Exercise — The result should hold only the lines from the one with "der selv om" through the final line of the data below, transcribed exactly, pictures left out.

Source records —
====

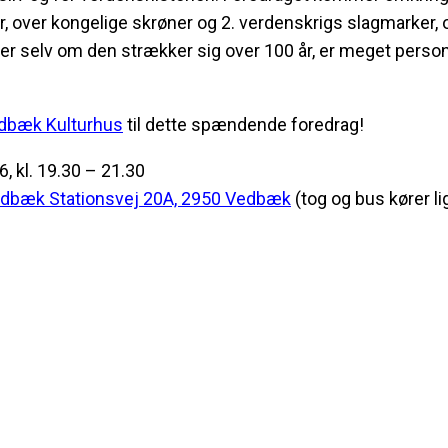
r, over kongelige skrøner og 2. verdenskrigs slagmarker,
der selv om den strækker sig over 100 år, er meget perso
dbæk Kulturhus
til dette spændende foredrag!
6,
kl. 19.30 – 21.30
edbæk Stationsvej 20A, 2950 Vedbæk
(tog og bus kører lig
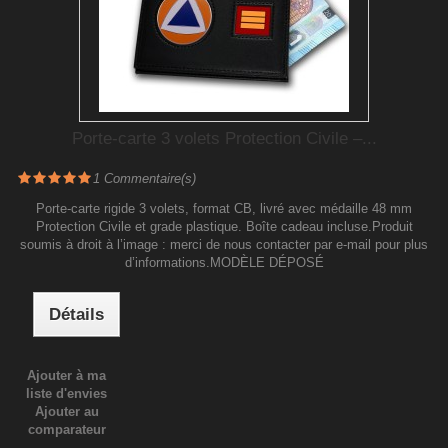
Porte-carte 3 volets Protection Civile –...
1
Commentaire(s)
Porte-carte rigide 3 volets, format CB, livré avec médaille 48 mm
Protection Civile et grade plastique. Boîte cadeau incluse.Produit
soumis à droit à l’image : merci de nous contacter par e-mail pour plus
d’informations.MODÈLE DÉPOSÉ
Détails
Ajouter à ma
liste d'envies
Ajouter au
comparateur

====

Answer to this task —
der selv om den strækker sig over 100 år, er meget perso
dbæk Kulturhus
til dette spændende foredrag!
6,
kl. 19.30 – 21.30
edbæk Stationsvej 20A, 2950 Vedbæk
(tog og bus kører lig
Porte-carte 3 volets Protection Civile –...
1
Commentaire(s)
Porte-carte rigide 3 volets, format CB, livré avec médaille 48 mm
Protection Civile et grade plastique. Boîte cadeau incluse.Produit
soumis à droit à l’image : merci de nous contacter par e-mail pour plus
d’informations.MODÈLE DÉPOSÉ
Détails
Ajouter à ma
liste d'envies
Ajouter au
comparateur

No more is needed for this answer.